### Task data
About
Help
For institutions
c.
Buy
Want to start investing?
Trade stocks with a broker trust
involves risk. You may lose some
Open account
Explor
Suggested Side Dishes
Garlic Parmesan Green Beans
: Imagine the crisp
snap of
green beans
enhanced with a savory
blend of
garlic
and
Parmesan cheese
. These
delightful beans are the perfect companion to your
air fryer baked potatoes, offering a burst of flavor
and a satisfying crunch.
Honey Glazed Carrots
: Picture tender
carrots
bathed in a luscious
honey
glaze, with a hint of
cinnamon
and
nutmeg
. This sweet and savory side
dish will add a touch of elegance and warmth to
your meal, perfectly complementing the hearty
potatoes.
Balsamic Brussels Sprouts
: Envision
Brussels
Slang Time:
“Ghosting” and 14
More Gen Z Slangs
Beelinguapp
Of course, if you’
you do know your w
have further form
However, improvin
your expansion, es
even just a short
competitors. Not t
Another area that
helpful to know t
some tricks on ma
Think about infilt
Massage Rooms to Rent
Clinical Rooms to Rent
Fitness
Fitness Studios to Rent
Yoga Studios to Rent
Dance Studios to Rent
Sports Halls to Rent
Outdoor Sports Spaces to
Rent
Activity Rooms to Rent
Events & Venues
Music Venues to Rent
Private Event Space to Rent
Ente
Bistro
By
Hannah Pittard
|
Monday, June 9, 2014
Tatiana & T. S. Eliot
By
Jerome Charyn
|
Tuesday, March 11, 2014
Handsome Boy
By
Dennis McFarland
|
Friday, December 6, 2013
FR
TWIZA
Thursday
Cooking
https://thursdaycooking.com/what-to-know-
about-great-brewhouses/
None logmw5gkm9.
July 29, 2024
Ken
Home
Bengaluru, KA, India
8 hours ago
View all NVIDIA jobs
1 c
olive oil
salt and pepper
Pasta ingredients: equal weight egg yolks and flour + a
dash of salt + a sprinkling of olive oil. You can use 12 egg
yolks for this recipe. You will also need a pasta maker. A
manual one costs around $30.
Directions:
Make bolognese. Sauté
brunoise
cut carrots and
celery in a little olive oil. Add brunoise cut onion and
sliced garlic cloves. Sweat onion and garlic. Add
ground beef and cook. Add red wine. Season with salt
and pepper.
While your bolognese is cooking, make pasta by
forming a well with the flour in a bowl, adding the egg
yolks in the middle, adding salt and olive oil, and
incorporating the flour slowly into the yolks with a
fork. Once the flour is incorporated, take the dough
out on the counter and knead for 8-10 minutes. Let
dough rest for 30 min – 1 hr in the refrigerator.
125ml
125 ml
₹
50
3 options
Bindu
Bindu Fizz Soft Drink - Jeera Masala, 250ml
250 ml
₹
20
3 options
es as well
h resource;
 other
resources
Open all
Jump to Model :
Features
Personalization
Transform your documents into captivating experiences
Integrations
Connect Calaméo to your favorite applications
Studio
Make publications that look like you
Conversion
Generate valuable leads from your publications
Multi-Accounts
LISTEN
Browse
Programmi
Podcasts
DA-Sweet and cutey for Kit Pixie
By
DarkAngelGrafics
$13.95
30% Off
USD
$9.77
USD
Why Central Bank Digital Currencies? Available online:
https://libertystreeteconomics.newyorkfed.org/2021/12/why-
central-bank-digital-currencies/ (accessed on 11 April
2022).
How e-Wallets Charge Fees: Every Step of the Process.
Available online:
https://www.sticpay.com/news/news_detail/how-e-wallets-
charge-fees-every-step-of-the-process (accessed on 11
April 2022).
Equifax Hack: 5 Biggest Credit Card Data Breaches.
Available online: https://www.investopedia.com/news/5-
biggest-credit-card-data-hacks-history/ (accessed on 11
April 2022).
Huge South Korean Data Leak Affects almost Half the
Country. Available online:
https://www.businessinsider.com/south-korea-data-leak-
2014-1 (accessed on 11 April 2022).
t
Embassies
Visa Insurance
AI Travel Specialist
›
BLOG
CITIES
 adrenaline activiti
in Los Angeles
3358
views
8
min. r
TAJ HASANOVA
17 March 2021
######
*Action item*. Whenever a line in the listing above includes the word "well", return that line.

*Result below*.
forming a well with the flour in a bowl, adding the egg
es as well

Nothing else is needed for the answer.